__Task directions__. A faithful transcription of all the data, images excluded, is the required answer.
------------------------------------------------------------------------
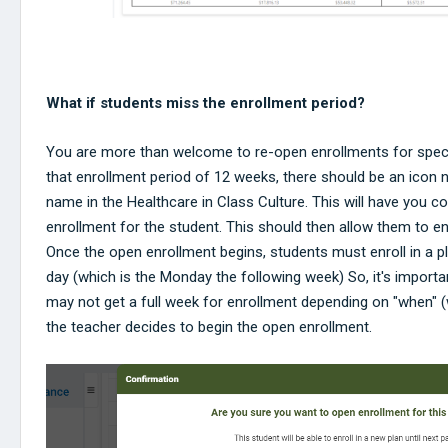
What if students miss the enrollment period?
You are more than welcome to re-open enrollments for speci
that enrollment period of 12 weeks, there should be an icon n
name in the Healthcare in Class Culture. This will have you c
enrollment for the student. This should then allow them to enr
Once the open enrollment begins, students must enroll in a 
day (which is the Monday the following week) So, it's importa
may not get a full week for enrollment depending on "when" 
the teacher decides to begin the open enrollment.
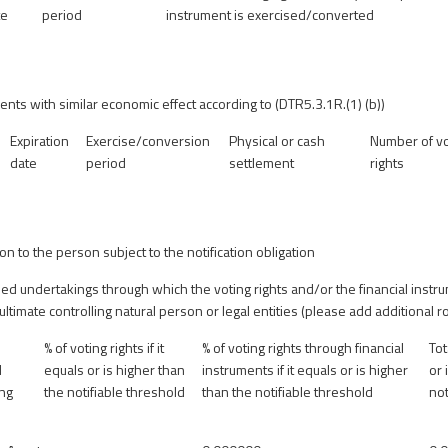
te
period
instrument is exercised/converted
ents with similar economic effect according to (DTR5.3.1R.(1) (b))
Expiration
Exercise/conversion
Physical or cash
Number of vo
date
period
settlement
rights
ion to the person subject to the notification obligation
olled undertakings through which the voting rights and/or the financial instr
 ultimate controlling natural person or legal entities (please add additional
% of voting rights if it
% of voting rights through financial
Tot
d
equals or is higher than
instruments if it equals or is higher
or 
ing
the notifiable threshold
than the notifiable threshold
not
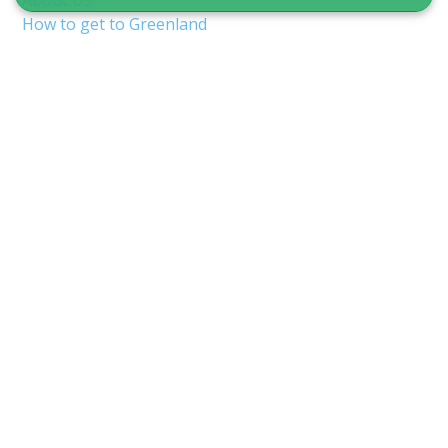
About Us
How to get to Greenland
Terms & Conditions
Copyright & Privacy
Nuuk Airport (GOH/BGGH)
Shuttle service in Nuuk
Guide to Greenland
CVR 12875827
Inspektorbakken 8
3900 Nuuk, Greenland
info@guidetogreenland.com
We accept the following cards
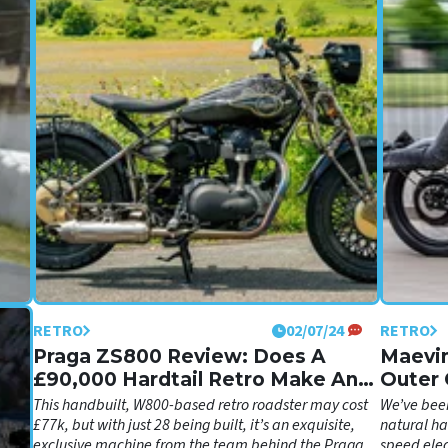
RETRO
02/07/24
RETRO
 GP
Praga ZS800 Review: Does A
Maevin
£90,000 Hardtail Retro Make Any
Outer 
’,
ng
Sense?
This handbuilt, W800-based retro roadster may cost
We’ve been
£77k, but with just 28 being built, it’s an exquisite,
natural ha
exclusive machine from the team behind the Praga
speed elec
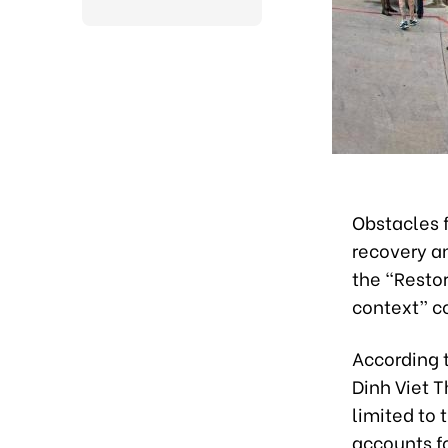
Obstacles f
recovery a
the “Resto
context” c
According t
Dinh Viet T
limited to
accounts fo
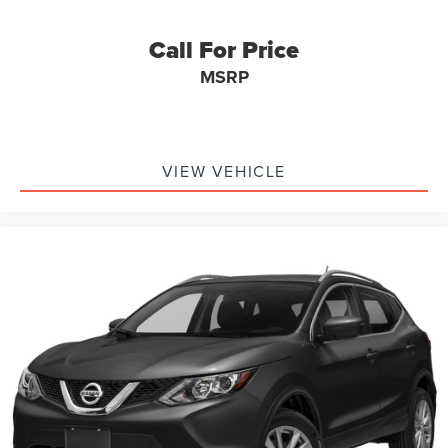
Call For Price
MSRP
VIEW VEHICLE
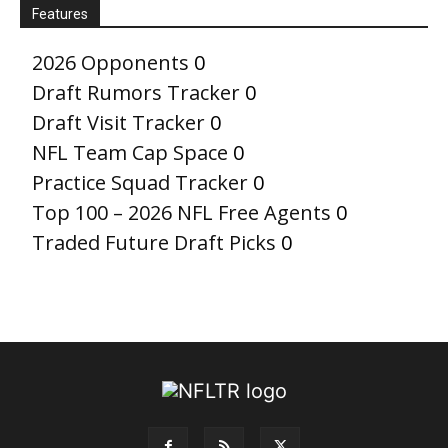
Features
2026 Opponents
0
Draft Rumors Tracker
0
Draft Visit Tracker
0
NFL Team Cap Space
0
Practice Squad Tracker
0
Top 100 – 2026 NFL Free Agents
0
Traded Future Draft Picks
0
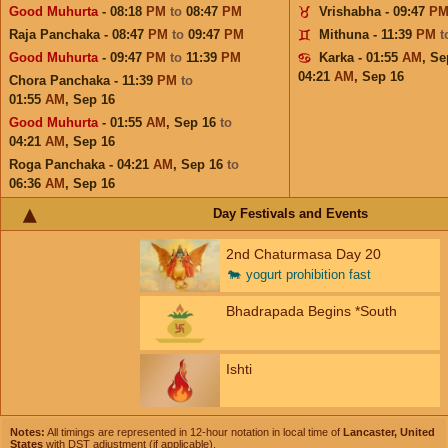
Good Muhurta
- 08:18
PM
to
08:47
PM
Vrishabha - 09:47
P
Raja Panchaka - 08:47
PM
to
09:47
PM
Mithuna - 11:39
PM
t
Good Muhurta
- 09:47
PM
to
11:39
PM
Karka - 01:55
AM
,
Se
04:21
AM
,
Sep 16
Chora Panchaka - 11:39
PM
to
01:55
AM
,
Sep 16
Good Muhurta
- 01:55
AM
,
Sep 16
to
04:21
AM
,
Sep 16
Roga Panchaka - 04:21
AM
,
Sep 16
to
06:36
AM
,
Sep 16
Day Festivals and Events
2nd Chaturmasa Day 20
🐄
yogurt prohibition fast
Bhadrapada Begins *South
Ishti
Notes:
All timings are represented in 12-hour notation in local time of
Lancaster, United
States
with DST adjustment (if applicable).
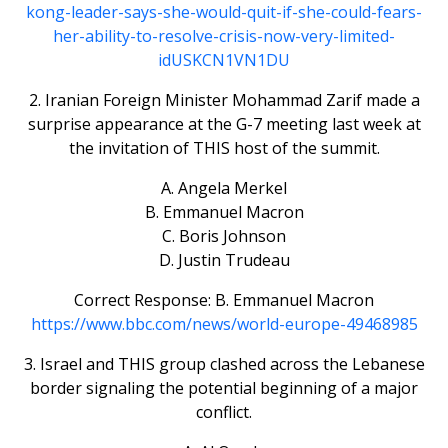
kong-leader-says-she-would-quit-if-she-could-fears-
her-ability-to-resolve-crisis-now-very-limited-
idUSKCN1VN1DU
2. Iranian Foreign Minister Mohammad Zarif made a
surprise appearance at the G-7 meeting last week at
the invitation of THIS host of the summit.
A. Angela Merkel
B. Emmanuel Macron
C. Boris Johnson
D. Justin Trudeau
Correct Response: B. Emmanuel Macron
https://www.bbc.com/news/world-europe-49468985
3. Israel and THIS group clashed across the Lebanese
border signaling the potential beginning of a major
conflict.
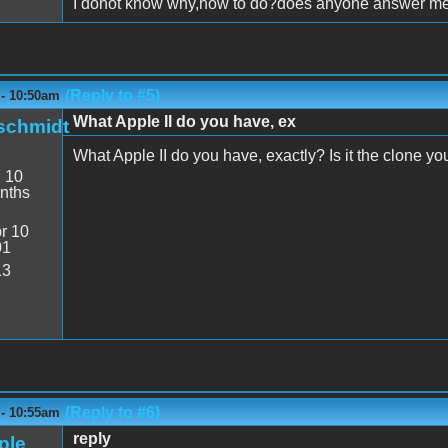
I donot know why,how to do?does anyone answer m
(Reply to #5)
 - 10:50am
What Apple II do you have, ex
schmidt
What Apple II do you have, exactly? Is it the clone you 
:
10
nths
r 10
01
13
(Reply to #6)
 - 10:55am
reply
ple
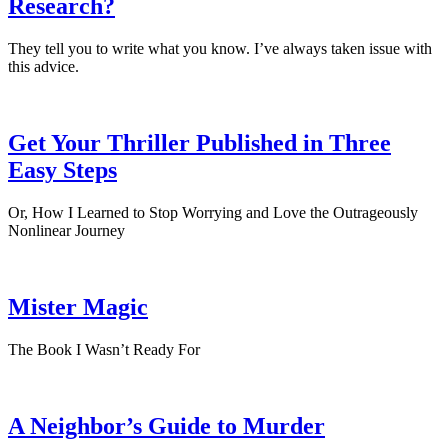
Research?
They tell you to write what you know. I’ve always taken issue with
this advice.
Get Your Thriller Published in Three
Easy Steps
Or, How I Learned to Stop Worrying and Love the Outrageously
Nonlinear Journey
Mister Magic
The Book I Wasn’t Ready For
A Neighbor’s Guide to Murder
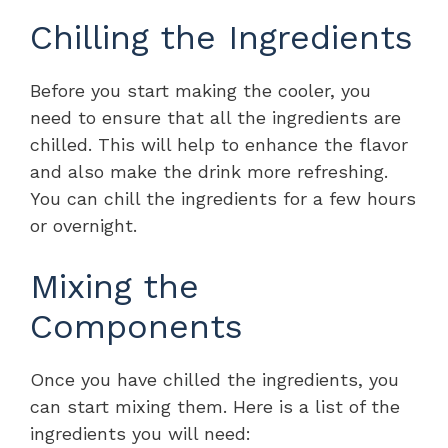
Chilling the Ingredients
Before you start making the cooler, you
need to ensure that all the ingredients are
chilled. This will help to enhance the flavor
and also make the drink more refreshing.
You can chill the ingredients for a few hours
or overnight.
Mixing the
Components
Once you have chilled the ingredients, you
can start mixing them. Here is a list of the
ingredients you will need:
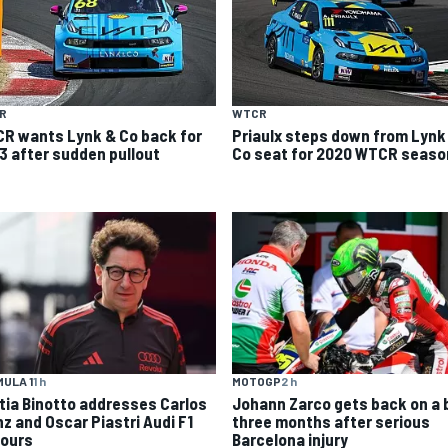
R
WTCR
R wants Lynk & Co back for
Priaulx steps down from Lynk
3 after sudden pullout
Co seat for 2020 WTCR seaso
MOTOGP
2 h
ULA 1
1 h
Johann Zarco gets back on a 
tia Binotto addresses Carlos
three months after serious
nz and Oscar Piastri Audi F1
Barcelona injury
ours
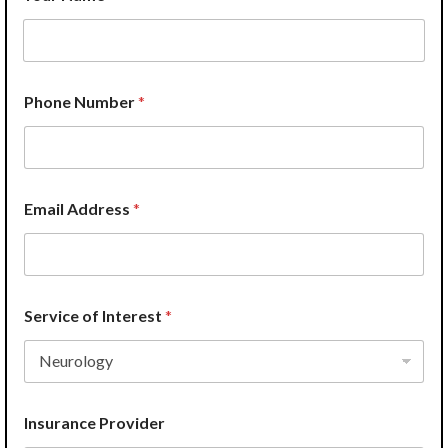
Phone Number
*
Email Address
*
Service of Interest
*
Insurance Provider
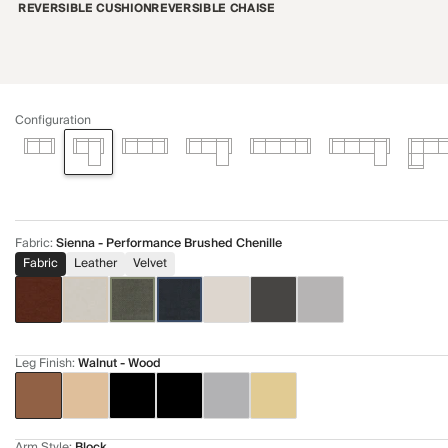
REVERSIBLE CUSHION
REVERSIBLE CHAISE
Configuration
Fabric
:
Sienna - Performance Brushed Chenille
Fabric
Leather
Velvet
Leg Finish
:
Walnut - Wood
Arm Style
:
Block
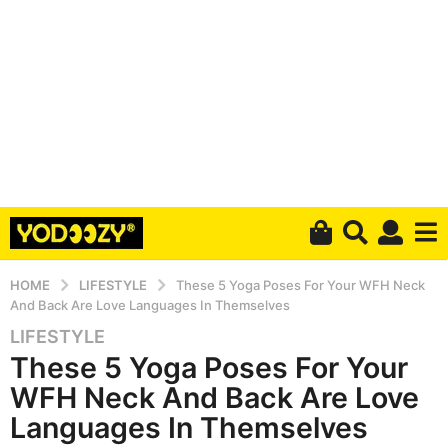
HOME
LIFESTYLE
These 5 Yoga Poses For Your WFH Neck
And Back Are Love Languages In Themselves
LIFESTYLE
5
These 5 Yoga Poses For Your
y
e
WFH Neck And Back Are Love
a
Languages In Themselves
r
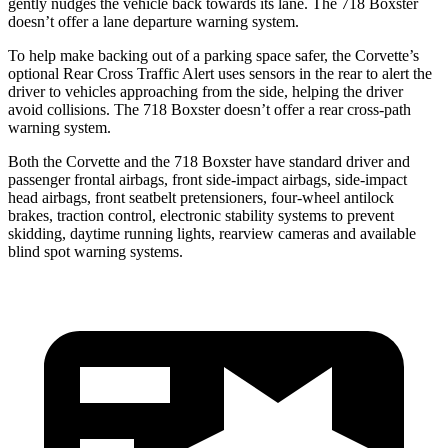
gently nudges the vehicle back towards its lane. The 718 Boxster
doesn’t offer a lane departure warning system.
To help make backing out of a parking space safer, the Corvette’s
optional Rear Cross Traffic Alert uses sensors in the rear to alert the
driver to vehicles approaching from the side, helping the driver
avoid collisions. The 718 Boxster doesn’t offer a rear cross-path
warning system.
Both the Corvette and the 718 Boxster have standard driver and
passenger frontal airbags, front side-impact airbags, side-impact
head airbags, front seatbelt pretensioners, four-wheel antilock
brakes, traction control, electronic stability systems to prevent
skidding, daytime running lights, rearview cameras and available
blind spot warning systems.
------------------------------------------------------------------------
__Answer to this task__.
What if students miss the enrollment period?
You are more than welcome to re-open enrollments for speci
that enrollment period of 12 weeks, there should be an icon n
name in the Healthcare in Class Culture. This will have you c
enrollment for the student. This should then allow them to enr
Once the open enrollment begins, students must enroll in a 
day (which is the Monday the following week) So, it's importa
may not get a full week for enrollment depending on "when" 
the teacher decides to begin the open enrollment.
te
period
instrument is exercised/converted
ents with similar economic effect according to (DTR5.3.1R.(1) (b))
Expiration
Exercise/conversion
Physical or cash
Number of vo
date
period
settlement
rights
ion to the person subject to the notification obligation
olled undertakings through which the voting rights and/or the financial instr
 ultimate controlling natural person or legal entities (please add additional
% of voting rights if it
% of voting rights through financial
Tot
d
equals or is higher than
instruments if it equals or is higher
or 
ing
the notifiable threshold
than the notifiable threshold
not
About Us
How to get to Greenland
Terms & Conditions
Copyright & Privacy
Nuuk Airport (GOH/BGGH)
Shuttle service in Nuuk
Guide to Greenland
CVR 12875827
Inspektorbakken 8
3900 Nuuk, Greenland
info@guidetogreenland.com
We accept the following cards
RETRO
02/07/24
RETRO
 GP
Praga ZS800 Review: Does A
Maevin
£90,000 Hardtail Retro Make Any
Outer 
’,
ng
Sense?
This handbuilt, W800-based retro roadster may cost
We’ve been
£77k, but with just 28 being built, it’s an exquisite,
natural ha
exclusive machine from the team behind the Praga
speed elec
Obstacles f
recovery a
the “Resto
context” c
According t
Dinh Viet T
limited to
accounts fo
Call For Price
MSRP
VIEW VEHICLE
Features
2026 Opponents
0
Draft Rumors Tracker
0
Draft Visit Tracker
0
NFL Team Cap Space
0
Practice Squad Tracker
0
Top 100 – 2026 NFL Free Agents
0
Traded Future Draft Picks
0
Good Muhurta
- 08:18
PM
to
08:47
PM
Vrishabha - 09:47
P
Raja Panchaka - 08:47
PM
to
09:47
PM
Mithuna - 11:39
PM
t
Good Muhurta
- 09:47
PM
to
11:39
PM
Karka - 01:55
AM
,
Se
04:21
AM
,
Sep 16
Chora Panchaka - 11:39
PM
to
01:55
AM
,
Sep 16
Good Muhurta
- 01:55
AM
,
Sep 16
to
04:21
AM
,
Sep 16
Roga Panchaka - 04:21
AM
,
Sep 16
to
06:36
AM
,
Sep 16
Day Festivals and Events
2nd Chaturmasa Day 20
🐄
yogurt prohibition fast
Bhadrapada Begins *South
Ishti
Notes:
All timings are represented in 12-hour notation in local time of
Lancaster, United
States
with DST adjustment (if applicable).
kong-leader-says-she-would-quit-if-she-could-fears-
her-ability-to-resolve-crisis-now-very-limited-
idUSKCN1VN1DU
2. Iranian Foreign Minister Mohammad Zarif made a
surprise appearance at the G-7 meeting last week at
the invitation of THIS host of the summit.
A. Angela Merkel
B. Emmanuel Macron
C. Boris Johnson
D. Justin Trudeau
Correct Response: B. Emmanuel Macron
https://www.bbc.com/news/world-europe-49468985
3. Israel and THIS group clashed across the Lebanese
border signaling the potential beginning of a major
conflict.
I donot know why,how to do?does anyone answer m
(Reply to #5)
 - 10:50am
What Apple II do you have, ex
schmidt
What Apple II do you have, exactly? Is it the clone you 
:
10
nths
r 10
01
13
(Reply to #6)
 - 10:55am
reply
ple
Research?
They tell you to write what you know. I’ve always taken issue with
this advice.
Get Your Thriller Published in Three
Easy Steps
Or, How I Learned to Stop Worrying and Love the Outrageously
Nonlinear Journey
Mister Magic
The Book I Wasn’t Ready For
A Neighbor’s Guide to Murder
Chilling the Ingredients
Before you start making the cooler, you
need to ensure that all the ingredients are
chilled. This will help to enhance the flavor
and also make the drink more refreshing.
You can chill the ingredients for a few hours
or overnight.
Mixing the
Components
Once you have chilled the ingredients, you
can start mixing them. Here is a list of the
ingredients you will need:
R
WTCR
R wants Lynk & Co back for
Priaulx steps down from Lynk
3 after sudden pullout
Co seat for 2020 WTCR seaso
MOTOGP
2 h
ULA 1
1 h
Johann Zarco gets back on a 
tia Binotto addresses Carlos
three months after serious
nz and Oscar Piastri Audi F1
Barcelona injury
ours
Phone Number
*
Email Address
*
Service of Interest
*
Insurance Provider
REVERSIBLE CUSHION
REVERSIBLE CHAISE
Configuration
Fabric
:
Sienna - Performance Brushed Chenille
Fabric
Leather
Velvet
Leg Finish
:
Walnut - Wood
Arm Style
:
Block
HOME
LIFESTYLE
These 5 Yoga Poses For Your WFH Neck
And Back Are Love Languages In Themselves
LIFESTYLE
5
These 5 Yoga Poses For Your
y
e
WFH Neck And Back Are Love
a
Languages In Themselves
r
gently nudges the vehicle back towards its lane. The 718 Boxster
doesn’t offer a lane departure warning system.
To help make backing out of a parking space safer, the Corvette’s
optional Rear Cross Traffic Alert uses sensors in the rear to alert the
driver to vehicles approaching from the side, helping the driver
avoid collisions. The 718 Boxster doesn’t offer a rear cross-path
warning system.
Both the Corvette and the 718 Boxster have standard driver and
passenger frontal airbags, front side-impact airbags, side-impact
head airbags, front seatbelt pretensioners, four-wheel antilock
brakes, traction control, electronic stability systems to prevent
skidding, daytime running lights, rearview cameras and available
blind spot warning systems.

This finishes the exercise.